Deep Dive: The Sysadmin's Method - A Layered Approach¶
The most valuable lesson from this task was reinforcing a systematic troubleshooting method. When a service is unreachable, I now follow this mental checklist:
-
Layer 1: Is the Service Running? (
systemctl status)- If it's
failedordead, the problem is with the service itself. I need to check the logs (journalctl). - If it's
running, the service is likely fine, and the problem is with its configuration or the network.
- If it's
-
Layer 2: Is it Listening on the Correct Port? (
netstat -tulpn)- This checks the service's configuration. Is it listening on the port I expect? Is it listening on the right network interface (e.g.,
0.0.0.0for all, or127.0.0.1for local only)?
- This checks the service's configuration. Is it listening on the port I expect? Is it listening on the right network interface (e.g.,
-
Layer 3: Is the Firewall Blocking the Port? (
firewall-cmdoriptables)- Even if the service is running and listening correctly, the server's firewall might be dropping all incoming connections. This is the final gatekeeper.
By methodically peeling back these layers, I can find the root cause of almost any "service unreachable" issue.
Common Pitfalls¶
- Stopping at the First Fix: The biggest trap would have been stopping after I got Apache running. I might have assumed the problem was solved, but the firewall was a second, independent issue. Always verify from the client's perspective!
- Assuming the Firewall Type: As I saw, not all servers use the same firewall. Being prepared to switch from firewalld to iptables (or vice-versa) is a key skill.
- Forgetting to Save iptables Rules: A classic mistake is to add a rule with the iptables command but forget to run service iptables save.
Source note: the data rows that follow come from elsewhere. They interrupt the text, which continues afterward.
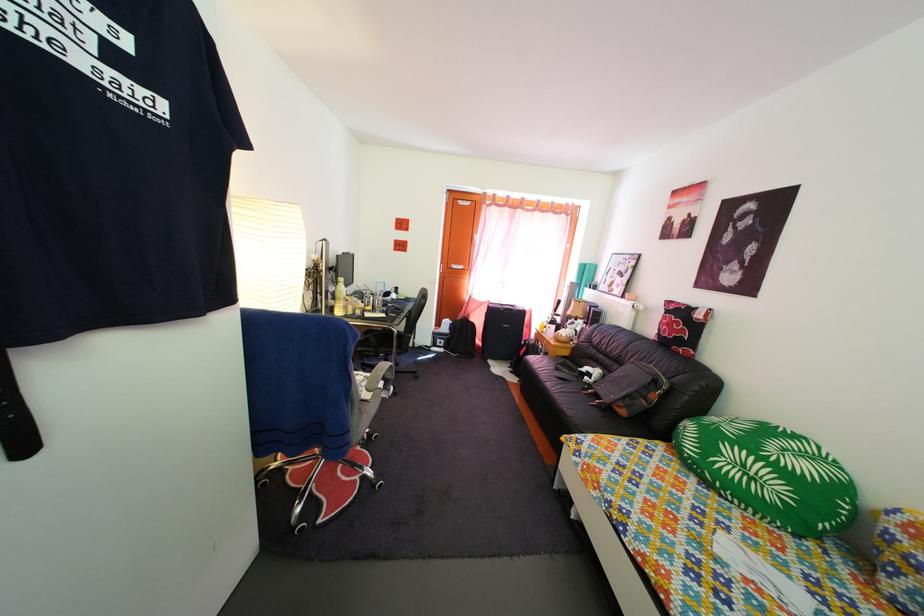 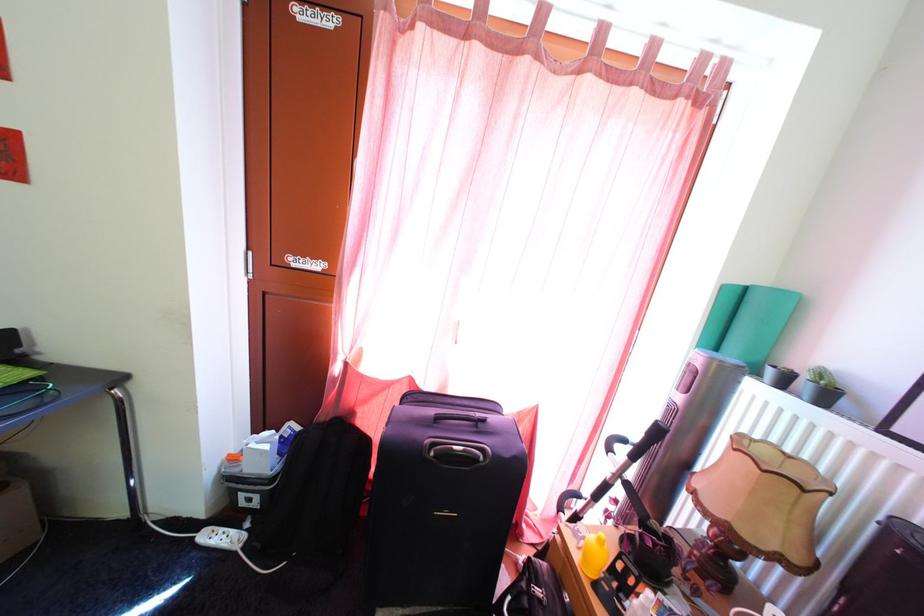 In the second image, find the point that corresponds to pixel 451 353 in the first image.

(264, 512) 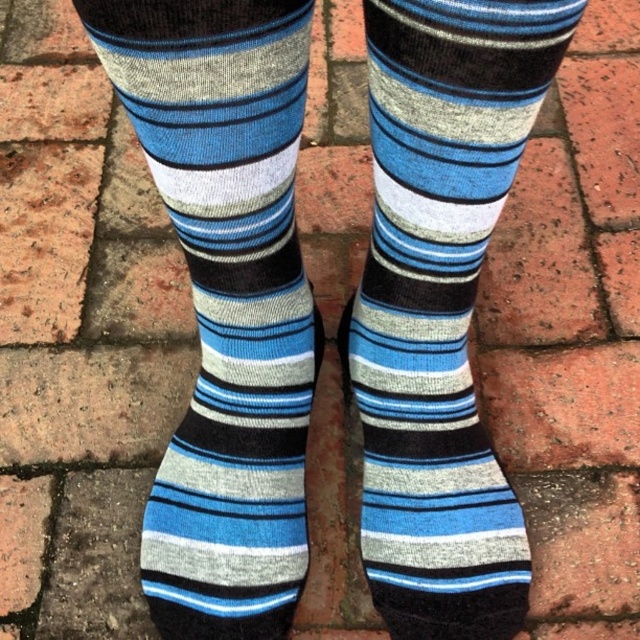 Can you confirm if blue striped sock at left is smaller than blue striped sock at center?

Yes, blue striped sock at left is smaller than blue striped sock at center.

At what (x,y) coordinates should I click in order to perform the action: click on blue striped sock at left. Please return your answer as a coordinate pair (x, y). Looking at the image, I should click on (225, 300).

Between point (216, 106) and point (496, 42), which one is positioned behind?

Point (216, 106)

At what (x,y) coordinates should I click in order to perform the action: click on blue striped sock at left. Please return your answer as a coordinate pair (x, y). Image resolution: width=640 pixels, height=640 pixels. Looking at the image, I should click on (225, 300).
The rule would work temporarily but would be lost after the next server reboot, causing the problem to mysteriously reappear.
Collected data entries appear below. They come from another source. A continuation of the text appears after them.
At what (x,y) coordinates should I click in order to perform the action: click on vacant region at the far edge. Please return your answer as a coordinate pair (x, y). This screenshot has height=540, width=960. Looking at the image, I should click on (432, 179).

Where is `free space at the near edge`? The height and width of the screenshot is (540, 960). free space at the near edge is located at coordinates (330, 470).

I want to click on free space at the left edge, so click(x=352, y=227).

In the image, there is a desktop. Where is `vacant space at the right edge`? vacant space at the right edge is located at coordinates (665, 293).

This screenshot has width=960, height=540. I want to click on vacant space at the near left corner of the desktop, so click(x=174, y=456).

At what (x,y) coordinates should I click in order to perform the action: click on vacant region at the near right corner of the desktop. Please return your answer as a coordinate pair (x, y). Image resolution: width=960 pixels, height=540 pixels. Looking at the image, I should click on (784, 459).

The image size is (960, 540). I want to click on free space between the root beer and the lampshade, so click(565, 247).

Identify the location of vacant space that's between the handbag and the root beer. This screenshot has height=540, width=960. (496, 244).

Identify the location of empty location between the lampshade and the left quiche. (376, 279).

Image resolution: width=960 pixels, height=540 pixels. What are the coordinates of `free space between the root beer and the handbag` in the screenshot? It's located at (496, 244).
Exploring the Commands Used¶
- curl http://[host]:[port]: My primary tool for testing connectivity from a client's perspective.
- sudo systemctl status [service]: Checks the current status of a service.
- sudo systemctl start/stop/disable [service]: The basic commands for controlling a service.
- sudo journalctl -xeu [service]: Shows the detailed logs for a specific service, essential for finding error messages.
- sudo netstat -tulpn: A powerful command to see all listening TCP/UDP ports, the programs using them, and their PIDs.
- sudo iptables -I INPUT -p tcp --dport [port] -j ACCEPT: Inserts a rule at the top of the input chain to accept TCP traffic on a specific port.
- sudo service iptables save: Saves the current iptables rules so they persist after a reboot.